Description
Recent updates
– The final results are available [here](Final_results.md).
Task
This assignment is about solving a document retrieval problem.
The task involves the following four main steps:
1. Index the document collection using Elasticsearch.
– See [this document](../Elasticsearch.md) for help on Elasticsearch.
– Use two fields, title and content.
2. Perform a baseline retrieval using the default retrieval model in Elasticsearch and evaluate its performance.
– Search only in the content field.
– Return the top 100 documents for each query and measure Mean Average Precision (MAP).
– You should get a MAP score around 0.048 if you use TF/IDF and around 0.064 if you use BM25.
3. Implement the Mixture of Language Models (MLM) approach with two fields (title and content).
– For each query, obtain the top 200 documents using the default Elasticsearch model (using the “content” field only), then re-rank these documents by computing the MLM score for each (and then return the top 100).
– Find the field weights, smoothing method, and smoothing parameter that yield the best performance.
– You need to reach a **MAP score of minimum 0.07** in order to pass this assignment.
– The best performing team (each team member) will get 5 bonus points at the final exam. There will be no live leaderboard for this assignment.
4. Write a report.
– Present a results table with Mean Average Precision scores for baseline Elasticsearch (TF/IDF or BM25) and you MLM models.

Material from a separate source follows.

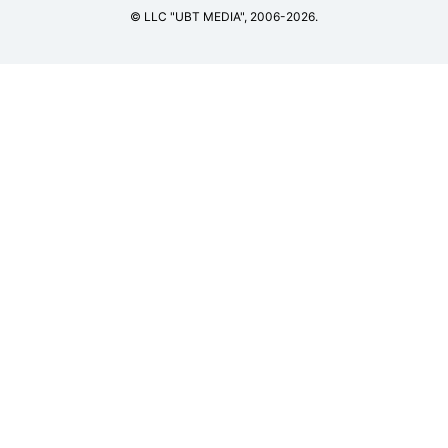
© LLC "UBT MEDIA", 2006-2026.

– Explain how did you choose the LM field weights and smoothing configuration.
– Make a plot showing which queries were improved and which were hurt when moving from the default Elasticsearch model to MLM.
– The report should be max 2 (A4) pages long, written in English, and in pdf format.
You may use any programming language/environment of your choice, but you are required to submit the complete source code that produced your output.
Data
Document collection
The AQUAINT document collection consists of newswire text data in English, drawn from three sources: the Xinhua News Service (`xie`), the New York Times News Service (`nyt`), and the Associated Press Worldstream News Service (`apw`). It has been used in official benchmark evaluations conducted by National Institute of Standards and Technology (NIST).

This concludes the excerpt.